What are other applications of PCA (other than visualizing data)?
If your learning algorithm is too slow because the input dimension is too high, then using PCA to speed it up is a reasonable choice. (most common application in my opinion). We will see this in the MNIST dataset.
If memory or disk space is limited, PCA allows you to save space in exchange for losing a little of the data’s information. This can be a reasonable tradeoff.
What are the limitations of PCA?
- PCA is not scale invariant. check: we need to scale our data first.

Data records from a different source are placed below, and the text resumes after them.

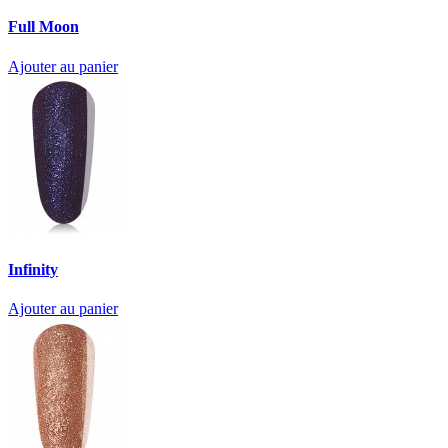
Full Moon
Ajouter au panier
Infinity
Ajouter au panier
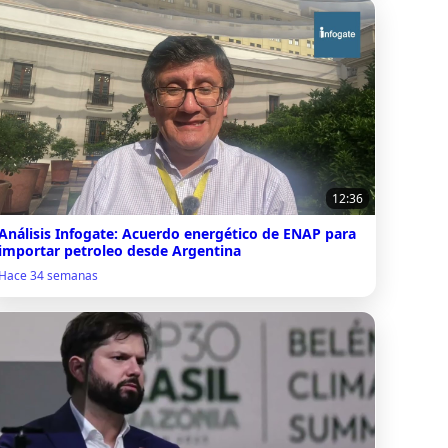
12:36
Análisis Infogate: Acuerdo energético de ENAP para
importar petroleo desde Argentina
Hace 34 semanas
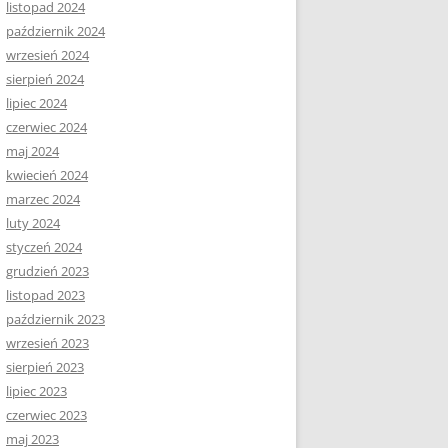
listopad 2024
październik 2024
wrzesień 2024
sierpień 2024
lipiec 2024
czerwiec 2024
maj 2024
kwiecień 2024
marzec 2024
luty 2024
styczeń 2024
grudzień 2023
listopad 2023
październik 2023
wrzesień 2023
sierpień 2023
lipiec 2023
czerwiec 2023
maj 2023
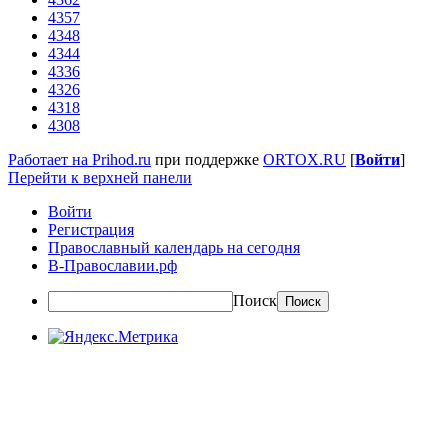
4357
4348
4344
4336
4326
4318
4308
Работает на Prihod.ru
при поддержке
ORTOX.RU
[
Войти
]
Перейти к верхней панели
Войти
Регистрация
Православный календарь на сегодня
В-Православии.рф
Поиск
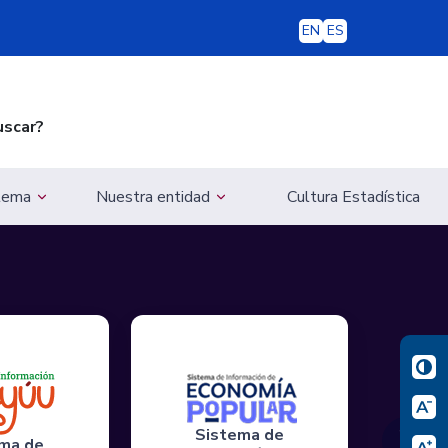
EN
ES
uscar?
 tema
Nuestra entidad
Cultura Estadística
Sistema de
❯
ma de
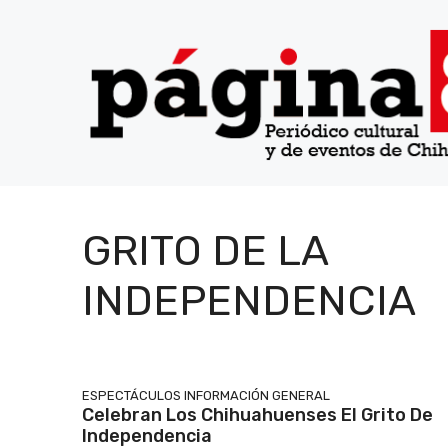
Saltar
al
contenido
GRITO DE LA
INDEPENDENCIA
ESPECTÁCULOS
INFORMACIÓN GENERAL
Celebran Los Chihuahuenses El Grito De
Independencia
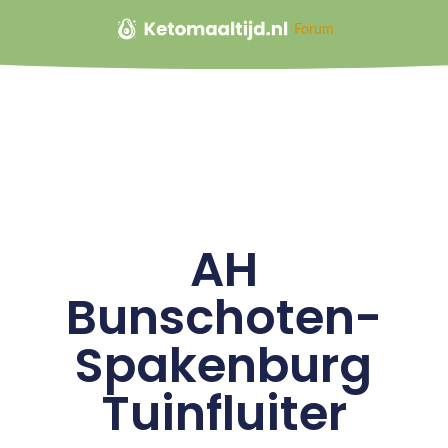
Forum
AH
Bunschoten-
Spakenburg
Tuinfluiter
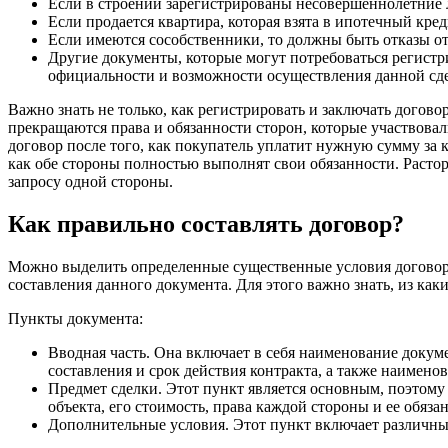
Если в строении зарегистрированы несовершеннолетние л
Если продается квартира, которая взята в ипотечный кре
Если имеются сособственники, то должны быть отказы от
Другие документы, которые могут потребоваться регистр
официальности и возможности осуществления данной сд
Важно знать не только, как регистрировать и заключать догов
прекращаются права и обязанности сторон, которые участвовал
договор после того, как покупатель уплатит нужную сумму за 
как обе стороны полностью выполнят свои обязанности. Расто
запросу одной стороны.
Как правильно составлять договор?
Можно выделить определенные существенные условия договор
составления данного документа. Для этого важно знать, из как
Пункты документа:
Вводная часть. Она включает в себя наименование докуме
составления и срок действия контракта, а также наименов
Предмет сделки. Этот пункт является основным, поэтому
объекта, его стоимость, права каждой стороны и ее обяз
Дополнительные условия. Этот пункт включает различны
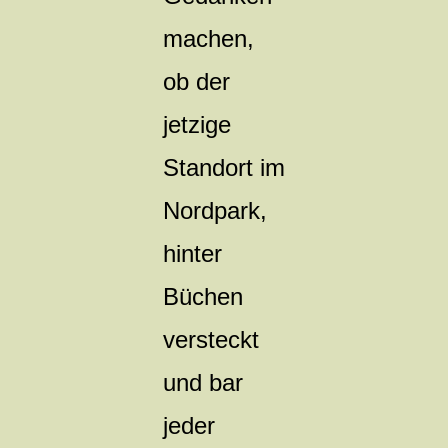
machen,
ob der
jetzige
Standort im
Nordpark,
hinter
Büchen
versteckt
und bar
jeder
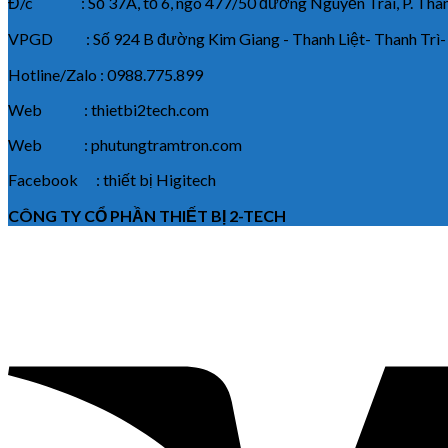
Đ/c : Số 37A, tổ 6, ngõ 477/50 đường Nguyễn Trãi, P. Thanh
VPGD : Số 924 B đường Kim Giang - Thanh Liệt- Thanh Trì-
Hotline/Zalo : 0988.775.899
Web : thietbi2tech.com
Web : phutungtramtron.com
Facebook : thiết bị Higitech
CÔNG TY CỔ PHẦN THIẾT BỊ 2-TECH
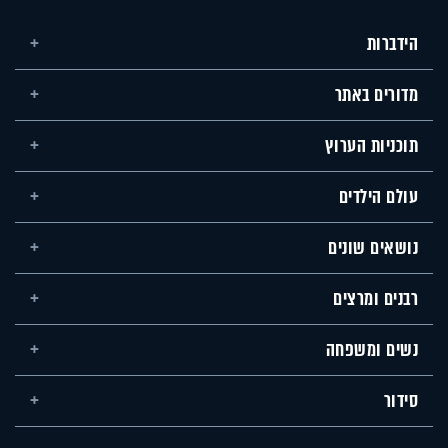
הידברות
מדורים באתר
תוכניות הערוץ
עולם הילדים
נושאים שונים
רבנים ומרצים
נשים ומשפחה
סידור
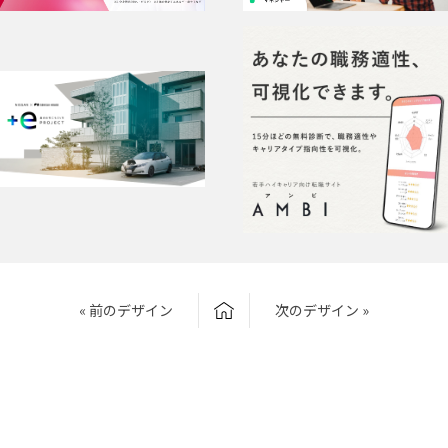
« 前のデザイン
次のデザイン »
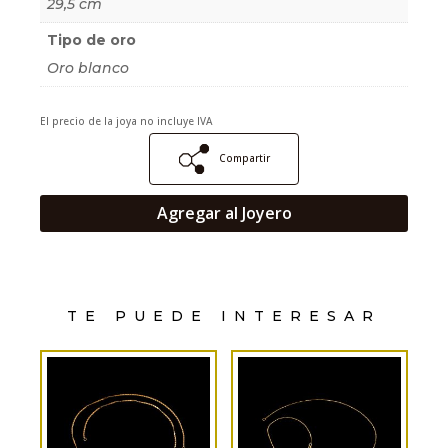
29,5 cm
Tipo de oro
Oro blanco
El precio de la joya no incluye IVA
Compartir
Agregar al Joyero
TE PUEDE INTERESAR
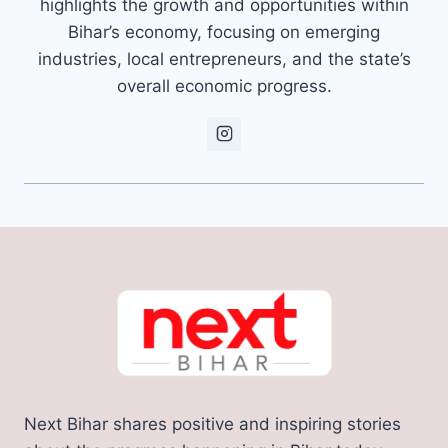
highlights the growth and opportunities within
Bihar’s economy, focusing on emerging
industries, local entrepreneurs, and the state’s
overall economic progress.
Next Bihar shares positive and inspiring stories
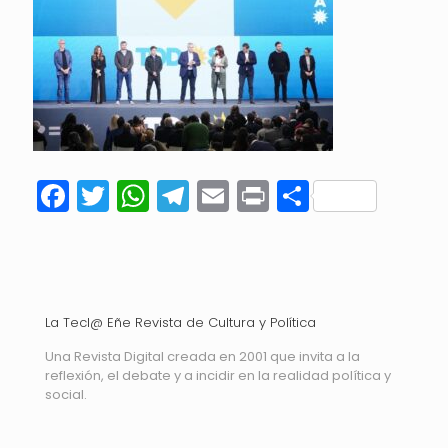
Facebook
Twitter
WhatsApp
Telegram
Email
Print
Compart
La Tecl@ Eñe Revista de Cultura y Política
Una Revista Digital creada en 2001 que invita a la
reflexión, el debate y a incidir en la realidad política y
social.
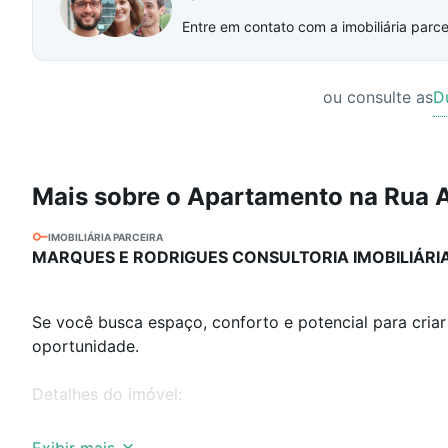
Entre em contato com a imobiliária parcei
ou consulte as
D
Mais sobre o Apartamento na Rua 
IMOBILIÁRIA PARCEIRA
MARQUES E RODRIGUES CONSULTORIA IMOBILIÁRI
Se você busca espaço, conforto e potencial para cria
oportunidade.
Detalhes do imóvel:
145,23 m² de área total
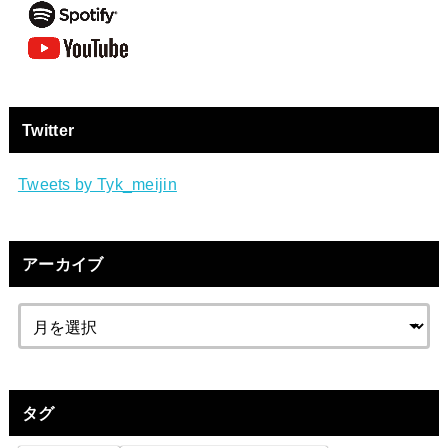
Twitter
Tweets by Tyk_meijin
アーカイブ
タグ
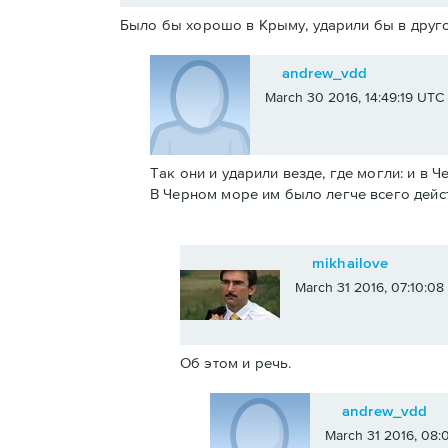
Было бы хорошо в Крыму, ударили бы в друго
andrew_vdd
March 30 2016, 14:49:19 UTC
Так они и ударили везде, где могли: и в 
В Черном море им было легче всего дейс
mikhailove
March 31 2016, 07:10:0
Об этом и речь.
andrew_vdd
March 31 2016, 08:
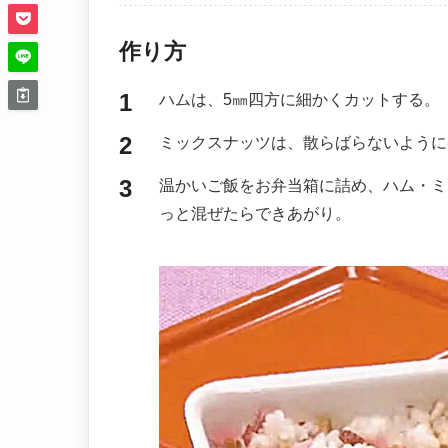
作り方
ハムは、5㎜四方に細かくカットする。
ミックスナッツは、散らばらないように
温かいご飯をお弁当箱に詰め、ハム・ミ
っと混ぜたらできあがり。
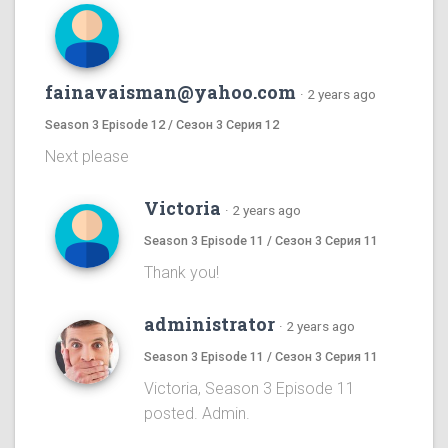
fainavaisman@yahoo.com
·
2 years ago
Season 3 Episode 12 / Сезон 3 Серия 12
Next please
Victoria
·
2 years ago
Season 3 Episode 11 / Сезон 3 Серия 11
Thank you!
administrator
·
2 years ago
Season 3 Episode 11 / Сезон 3 Серия 11
Victoria, Season 3 Episode 11
posted. Admin.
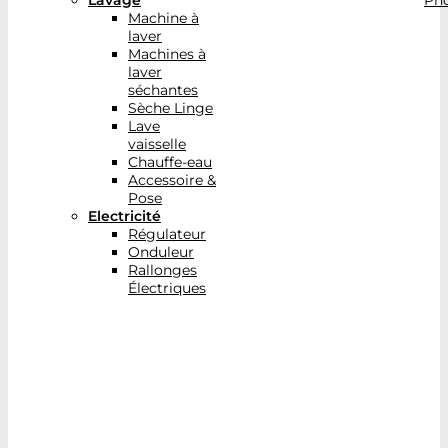
Lavage
Pho
Machine à
laver
Machines à
laver
séchantes
Sèche Linge
Lave
vaisselle
Chauffe-eau
Accessoire &
Pose
Electricité
Régulateur
Onduleur
Rallonges
Électriques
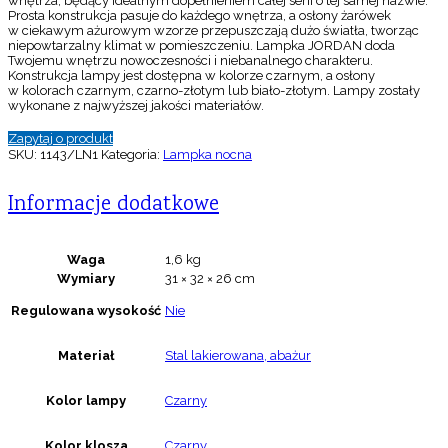
wnętrza, będący idealnym dopełnieniem całej serii o tej samej nazwie.
Prosta konstrukcja pasuje do każdego wnętrza, a osłony żarówek
w ciekawym ażurowym wzorze przepuszczają dużo światła, tworząc
niepowtarzalny klimat w pomieszczeniu. Lampka JORDAN doda
Twojemu wnętrzu nowoczesności i niebanalnego charakteru.
Konstrukcja lampy jest dostępna w kolorze czarnym, a osłony
w kolorach czarnym, czarno-złotym lub biało-złotym. Lampy zostały
wykonane z najwyższej jakości materiałów.
Zapytaj o produkt
SKU:
1143/LN1
Kategoria:
Lampka nocna
Informacje dodatkowe
Waga
1,6 kg
Wymiary
31 × 32 × 26 cm
Regulowana wysokość
Nie
Materiał
Stal lakierowana, abażur
Kolor lampy
Czarny
Kolor klosza
Czarny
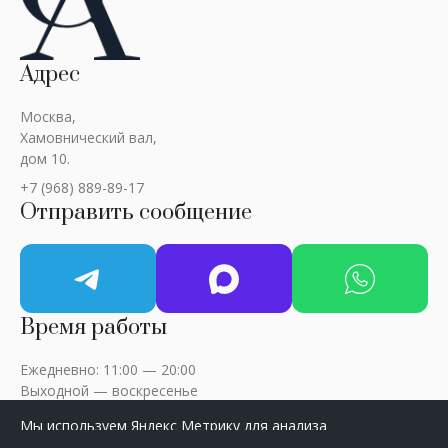
Адрес
Москва,
Хамовнический вал,
дом 10.
+7 (968) 889-89-17
Отправить сообщение
Время работы
Ежедневно: 11:00 — 20:00
Выходной — воскресенье
Мы используем Яндекс Метрику для анализа
посещаемости сайта. Нажмите «Принять», чтобы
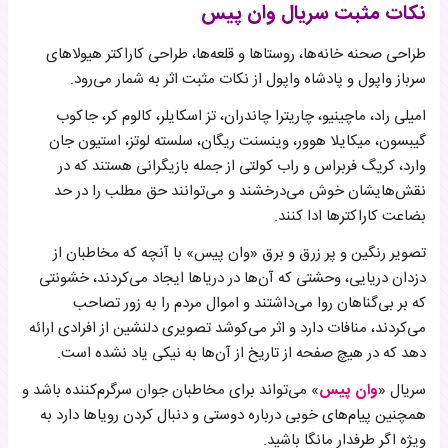
نکات مثبت سریال وان پیس
طراحی صحنه خانه‌ها، روستاها و قلعه‌ها، طراحی کاراکتر هیولاهای
سرباز واپول و پادشاه واپول از نکات مثبت اثر به شمار می‌رود.
امیلی راد، ماچینیو، چاریترا چاندران، تز اسکایلر، کالوم کر، جاکوب
گیبسون، میکایلا هوور، وینسنت ریگان، سلسته لوتز، استیون جان
وارد، کریگ فربراس و راب کولتی از جمله بازیگرانی هستند که در
نقش‌هایشان خوش می‌درخشند و می‌توانند حق مطلب را در حد
بضاعت کاراکترها ادا کنند.
تصویر رنگین و پر زرق و برق «وان پیس» با آنچه که مخاطبان از
دزدان دریایی، وحشتی که آن‌ها در دریاها ایجاد می‌کردند، خشونتی
که بر بی‌گناهان روا می‌داشتند و اموال مردم را به زور تصاحب
می‌کردند، منافات دارد و اثر می‌کوشد تصویری دلنشین از افرادی ارائه
دهد که در هیچ صفحه از تاریخ از آن‌ها به نیکی یاد نشده است.
سریال «
وان پیس
» می‌تواند برای مخاطبان جوان سرگرم‌کننده باشد و
همچنین پیام‌های خوبی درباره دوستی و دنبال کردن رویاها دارد به
ویژه اگر طرفدار مانگا باشید.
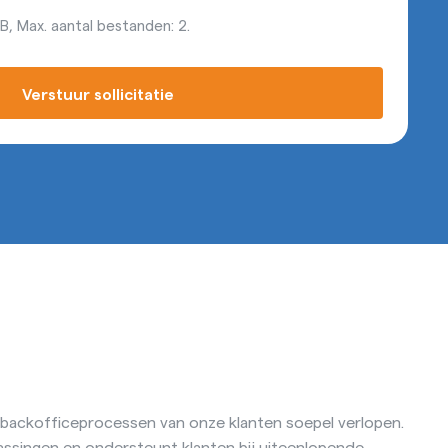
, Max. aantal bestanden: 2.
Verstuur sollicitatie
e backofficeprocessen van onze klanten soepel verlopen.
passingen en ondersteunt klanten bij uiteenlopende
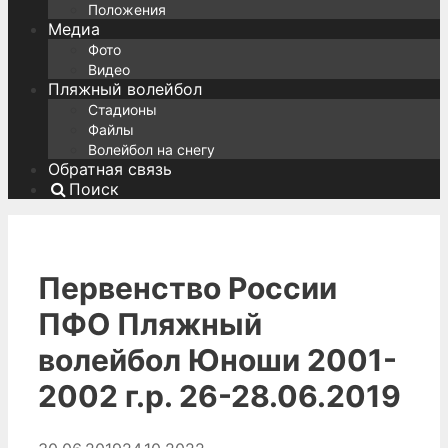
Положения
Медиа
Фото
Видео
Пляжный волейбол
Стадионы
Файлы
Волейбол на снегу
Обратная связь
Поиск
Первенство России
ПФО Пляжный
волейбол Юноши 2001-
2002 г.р. 26-28.06.2019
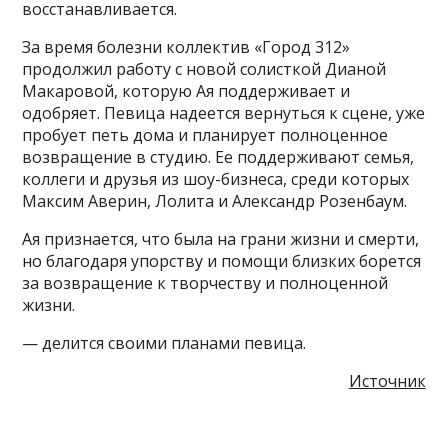
восстанавливается.
За время болезни коллектив «Город 312»
продолжил работу с новой солисткой Дианой
Макаровой, которую Ая поддерживает и
одобряет. Певица надеется вернуться к сцене, уже
пробует петь дома и планирует полноценное
возвращение в студию. Ее поддерживают семья,
коллеги и друзья из шоу-бизнеса, среди которых
Максим Аверин, Лолита и Александр Розенбаум.
Ая признается, что была на грани жизни и смерти,
но благодаря упорству и помощи близких борется
за возвращение к творчеству и полноценной
жизни.
— делится своими планами певица.
Источник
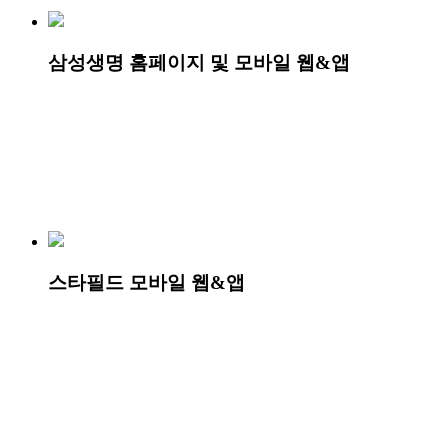
삼성생명 홈페이지 및 모바일 웹&앱
스타필드 모바일 웹&앱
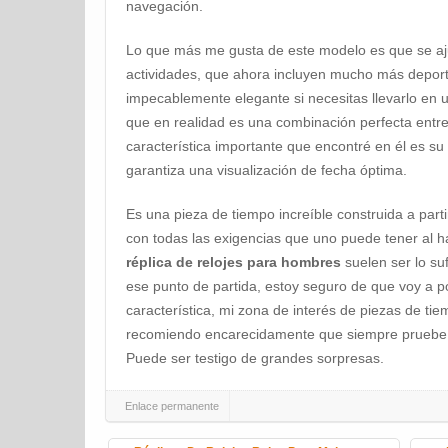
navegación.
Lo que más me gusta de este modelo es que se aj
actividades, que ahora incluyen mucho más deport
impecablemente elegante si necesitas llevarlo en u
que en realidad es una combinación perfecta entre 
característica importante que encontré en él es s
garantiza una visualización de fecha óptima.
Es una pieza de tiempo increíble construida a part
con todas las exigencias que uno puede tener al ha
réplica de relojes para hombres
suelen ser lo su
ese punto de partida, estoy seguro de que voy a po
característica, mi zona de interés de piezas de ti
recomiendo encarecidamente que siempre pruebe a
Puede ser testigo de grandes sorpresas.
Enlace permanente
Navegación de la entrada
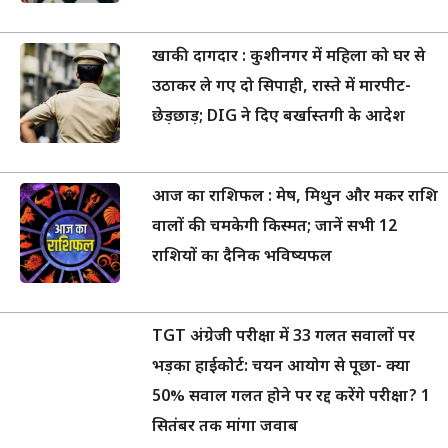
खाकी दागदार : कुशीनगर में महिला को घर से
उठाकर ले गए दो सिपाही, रास्ते में मारपीट-
छेड़छाड़; DIG ने दिए बर्खास्तगी के आदेश
आज का राशिफल : मेष, मिथुन और मकर राशि
वालों की चमकेगी किस्मत; जानें सभी 12
राशियों का दैनिक भविष्यफल
TGT अंग्रेजी परीक्षा में 33 गलत सवालों पर
भड़का हाईकोर्ट: चयन आयोग से पूछा- क्या
50% सवाल गलत होने पर रद्द करेंगे परीक्षा? 1
सितंबर तक मांगा जवाब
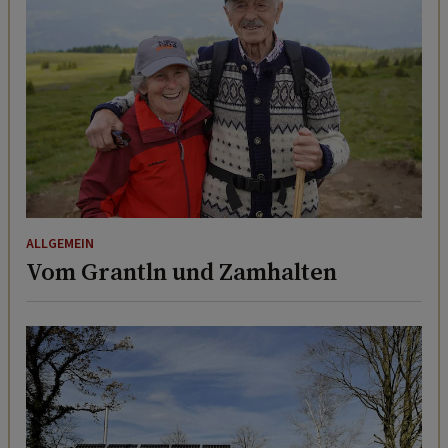
ALLGEMEIN
Vom Grantln und Zamhalten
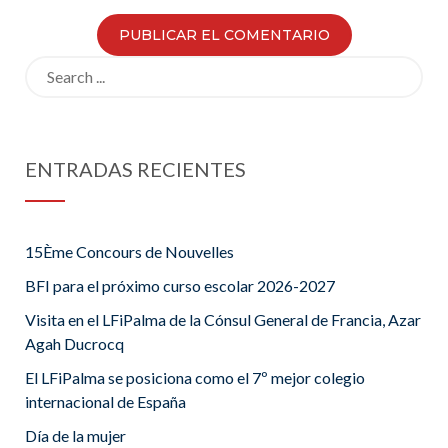
Search
for:
ENTRADAS RECIENTES
15Ème Concours de Nouvelles
BFI para el próximo curso escolar 2026-2027
Visita en el LFiPalma de la Cónsul General de Francia, Azar
Agah Ducrocq
El LFiPalma se posiciona como el 7º mejor colegio
internacional de España
Día de la mujer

- The directions with largest variance are assumed to be of the most interest
- Only considers orthogonal transformations (rotations) of the original variables
- PCA is only based on the mean vector and covariance matrix. Some distributions (multivariate normal) are characterized by this, but some are not.
- If the variables are correlated, PCA can achieve dimension reduction. If not, PCA just orders them according to their variances.